Sunday, November 7, 2010

Osmoregulation in Marine Reptiles

Marine Reptiles consist of animals like crocodiles, sea turtles, marine iguanas, marine snakes. Marine Reptiles have inherited or retained the osmotic concentration of bodily fluids of about 300-350 mOsm (milliosmole), therefore they are hyporegulators.

Marine Reptiles differ from fish or amphibians because they only use their lungs. Lungs don't come in contact with water so they have developed a respiratory epithelium. The epithelium is thin and highly permeable to gasses. The skin is thick and reduces permeability to water. Nonetheless, no epithelial is entirely impermeable to water and marine reptiles still lose some water through their integument to the seawater. Thinner epithelia covering the mouth, nasal passages, and eyes are sites of osmotic water loss.

Despite the relative impermeability of skin, reptiles still face a substantial osmotic load. If they feed on fish, they have food source with an osmotic concentration isosmotic to their own blood. It is likely that they will ingest at least small quantities of seawater with he fish as the capture and eat them.  Other food sources in the sea are osmoconformers and eating them is equivalent to drinking salt water. This poses problems for crocodiles, feeding on crabs, turtles, feeding on jellyfish, and marine iguanas, feeding on algae.

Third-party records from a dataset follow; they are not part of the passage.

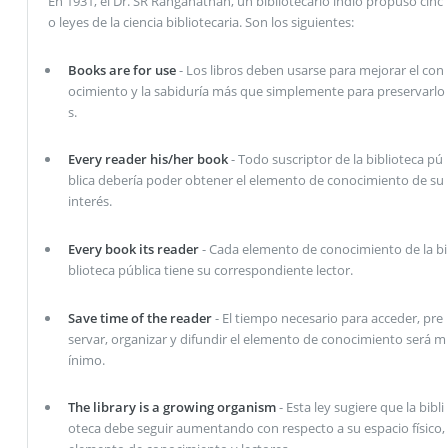
En 1931, el Dr. SR Ranganathan, un bibliotecario indio propuso cinc
o leyes de la ciencia bibliotecaria. Son los siguientes:
Books are for use
- Los libros deben usarse para mejorar el con
ocimiento y la sabiduría más que simplemente para preservarlo
s.
Every reader his/her book
- Todo suscriptor de la biblioteca pú
blica debería poder obtener el elemento de conocimiento de su
interés.
Every book its reader
- Cada elemento de conocimiento de la bi
blioteca pública tiene su correspondiente lector.
Save time of the reader
- El tiempo necesario para acceder, pre
servar, organizar y difundir el elemento de conocimiento será m
ínimo.
The library is a growing organism
- Esta ley sugiere que la bibli
oteca debe seguir aumentando con respecto a su espacio físico,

Marine Reptiles maintain osmotic homeostasis by excreting a hyperosmotic, sodium chloride-rich fluid from their bodies in the surrounding waters. This is carried out by a epithelia in the head region. Crocodiles have glands in the tongue that can secrete hyperosmotic fluid. In sea turtles, it is carried out by the lacrimal (tear) glands surrounding the eye. In marine iguanas, nasal glands are the site of active salt transport. The situation with marine snakes is a bit more uncertain.